A message from the Producers
Freedom Dance documents four months in the lives of artist Edward Hilbert and his wife, Judy, four months as refugees defiantly leaving Communist Hungary during the violent 1956 Hungarian Revolution. Along the way, Edward kept a journal in cartoon form detailing a trip defined by adventure. Our movie attempts to re-tell the Hilberts' eventful escape by inter-cutting original character-driven animation with recorded interviews and photographs.

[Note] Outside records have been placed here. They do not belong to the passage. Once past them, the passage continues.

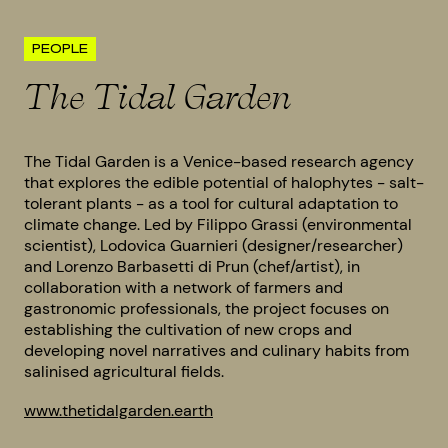
PEOPLE
The Tidal Garden
The Tidal Garden is a Venice-based research agency
that explores the edible potential of halophytes - salt-
tolerant plants - as a tool for cultural adaptation to
climate change. Led by Filippo Grassi (environmental
scientist), Lodovica Guarnieri (designer/researcher)
and Lorenzo Barbasetti di Prun (chef/artist), in
collaboration with a network of farmers and
gastronomic professionals, the project focuses on
establishing the cultivation of new crops and
developing novel narratives and culinary habits from
salinised agricultural fields.
www.thetidalgarden.earth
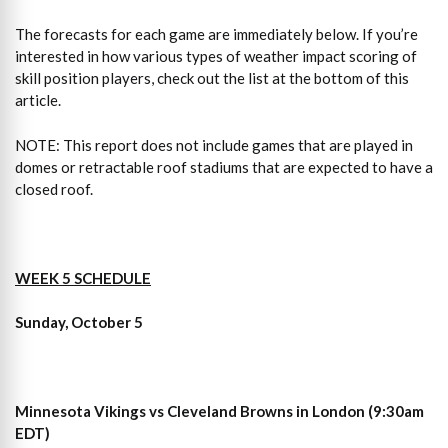
The forecasts for each game are immediately below. If you’re
interested in how various types of weather impact scoring of
skill position players, check out the list at the bottom of this
article.
NOTE: This report does not include games that are played in
domes or retractable roof stadiums that are expected to have a
closed roof.
WEEK 5 SCHEDULE
Sunday, October 5
Minnesota Vikings vs Cleveland Browns in London (9:30am
EDT)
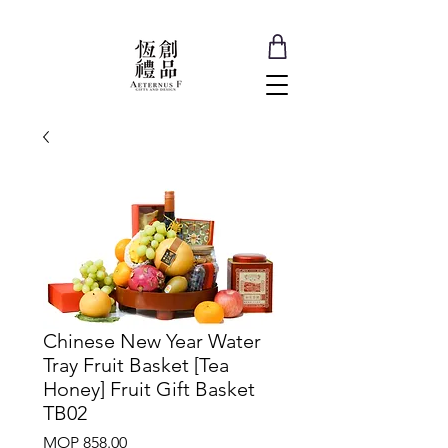
Chinese New Year Water
Tray Fruit Basket [Tea
Honey] Fruit Gift Basket
TB02
Price
MOP 858.00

Animation production is expensive but crucial to the success of our artistic objective. The producers are professional animators re-telling the story of a fellow cartoon artist who used cartoons to document an emotional, personal, and extraordinary drama. What more appropriate and obvious delivery of such a story than through animation? And in doing so, we believe we are contributing to a unique kind of documentary, one that advances the art of animation and its ability to tell a dramatic story the way Maus and Perspolis have advanced social commentary in the comics medium.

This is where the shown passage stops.